The makers of the Taser made a stunning announcement last week.  (Horrible pun, I know, but I just couldn't stop myself.)  They are now advising police agencies across the country that their stun gun should not be aimed at chests because there is a slight, tiny, minuscule, eensy-weensy risk of an "adverse cardiac event." 

Thank you so much, Taser International, for finally admitting what all the rest of us figured out a long time ago: jolting people with electricity can screw with their hearts!  (But did you have to wait until there was a big enough pile of dead bodies before you would put a warning in your training materials?)

I'm not really opposed to police forces using the taser, as long as they're using it the way it was intended: to replace the gun in situations where lethal force is justified.  It was originally pitched as something that would cut down on deaths.  Obviously, shooting people with a stun gun instead of a real gun is preferable to me.  But the taser has been used in far too many non-lethal situations, to command obedience or to short-cut a situation that is testing the officer's patience. Police have let themselves feel a little too free to use the taser. 

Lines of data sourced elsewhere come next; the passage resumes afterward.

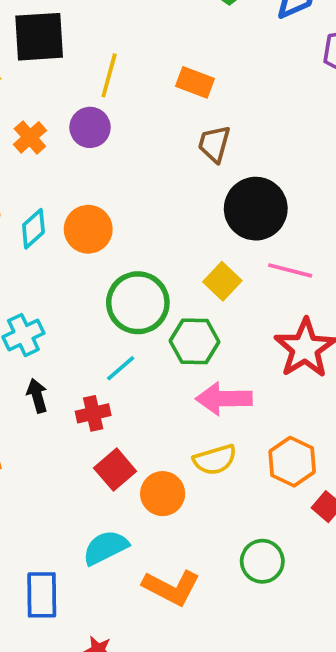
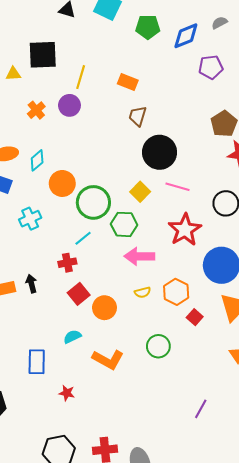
orange circle: (88, 229) -> (62, 183), moved
black arrow: (37, 396) -> (31, 284), moved
yellow semicircle: (215, 460) -> (143, 292), moved, size x0.7
cyan semicircle: (105, 548) -> (72, 337), size x0.7

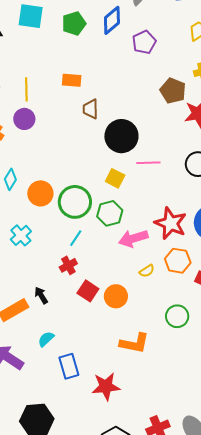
red star: (185, 230) -> (171, 223), moved
cyan semicircle: (72, 337) -> (46, 339), moved
red star: (67, 393) -> (106, 386), size x1.8

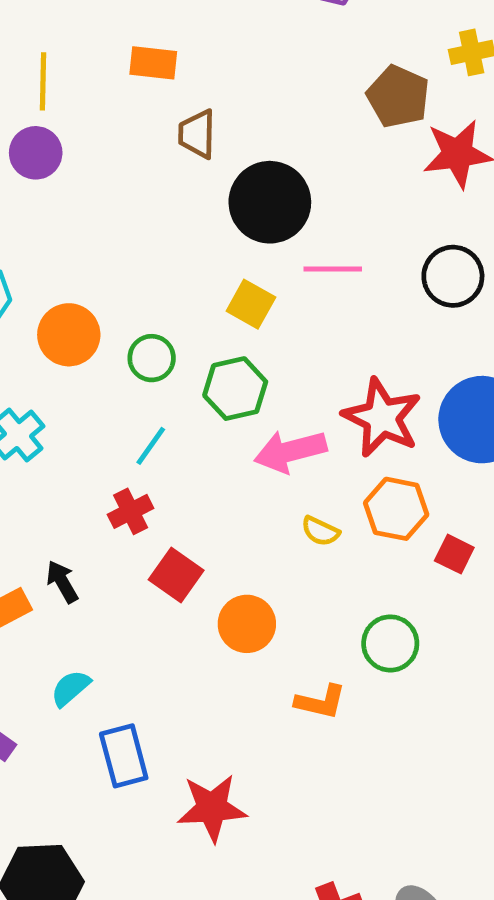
green circle: (75, 202) -> (152, 358), size x0.6
yellow semicircle: (147, 271) -> (320, 531), turned 56
orange circle: (116, 296) -> (247, 624), moved
orange L-shape: (134, 343) -> (321, 702), moved, size x0.7

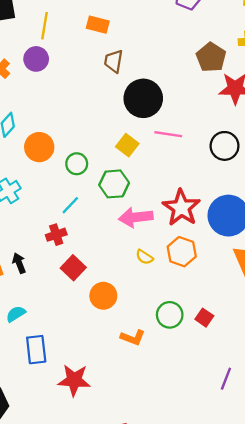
red square: (454, 554) -> (204, 318), moved

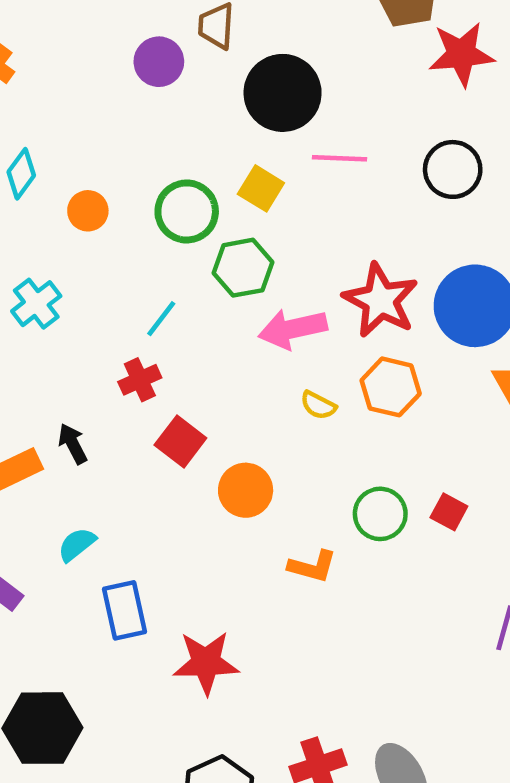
purple circle: (36, 59) -> (159, 62), moved
orange circle: (39, 147) -> (88, 211), size x0.7
green circle: (77, 164) -> (187, 211), moved, size x1.4

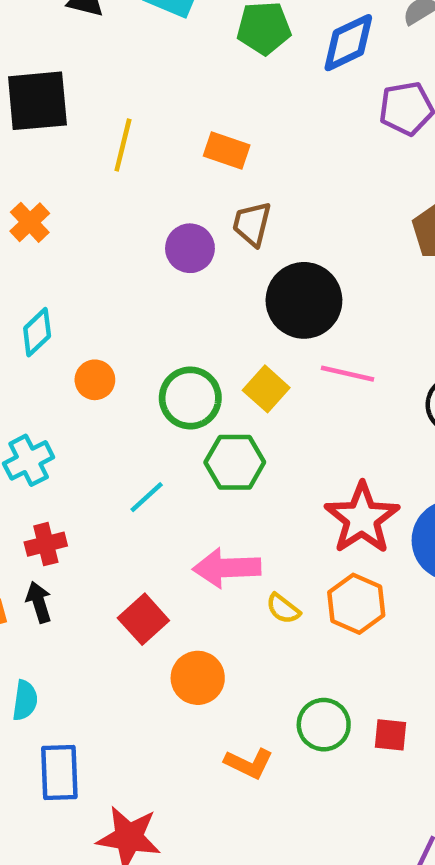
pink arrow: (293, 329) -> (227, 568), moved
red cross: (140, 380) -> (46, 544), moved
red square: (449, 512) -> (391, 735), turned -33
cyan semicircle: (77, 544) -> (25, 700), turned 126

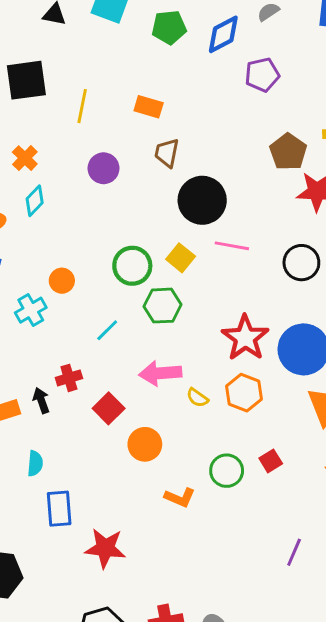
purple circle: (190, 248) -> (103, 168), moved
cyan diamond: (37, 332) -> (35, 201), moved
orange circle: (95, 380) -> (62, 281), moved
red cross: (46, 544) -> (69, 378), moved
red square: (391, 735) -> (271, 461), moved, turned -35

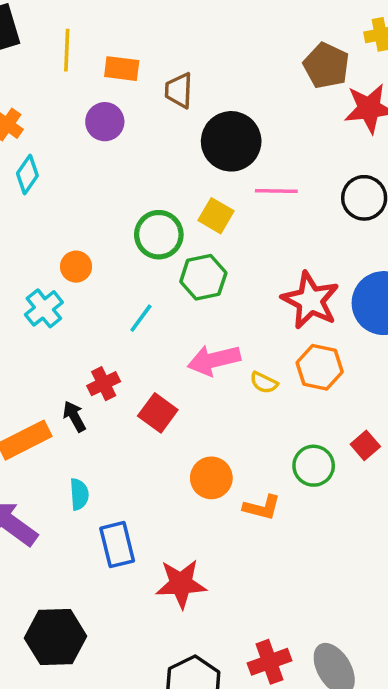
orange rectangle: (149, 107) -> (122, 69), moved
orange circle: (145, 444) -> (211, 478), moved

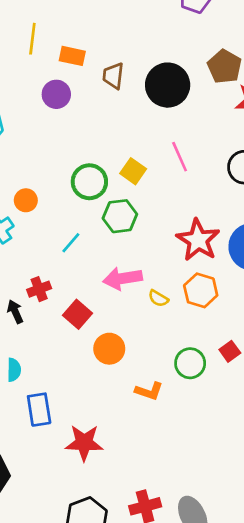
black circle: (231, 141) -> (168, 85), moved
pink line: (276, 191) -> (180, 157), turned 60
orange circle: (211, 478) -> (109, 349), moved

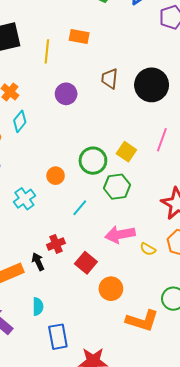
orange rectangle: (72, 56) -> (79, 36), moved
pink line: (180, 157) -> (162, 140), turned 45
orange circle: (26, 200) -> (56, 176), moved
orange L-shape: (149, 391) -> (142, 321), size x1.5

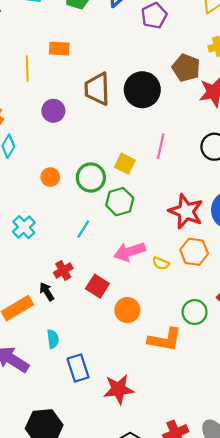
brown trapezoid: (110, 79) -> (97, 89), size x1.5
orange circle: (56, 176) -> (50, 177), moved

Maybe if Taser International had been more upfront about the possible risks involved with the product, instead of doggedly claiming it was totally safe with no risk of death, police agencies wouldn't have gotten quite so casual in their uses of the taser.  I now optimistically, but probably naively, choose to believe that the switch in Taser's training materials might cause some police agencies to rethink their willingness to break out the stun gun.  So maybe we won't have to hear as many stories about the taser being used on grandmas during traffic stops or epileptics having seizures or men having cardiac events


*Again, please excuse the pun.  It's really rich territory.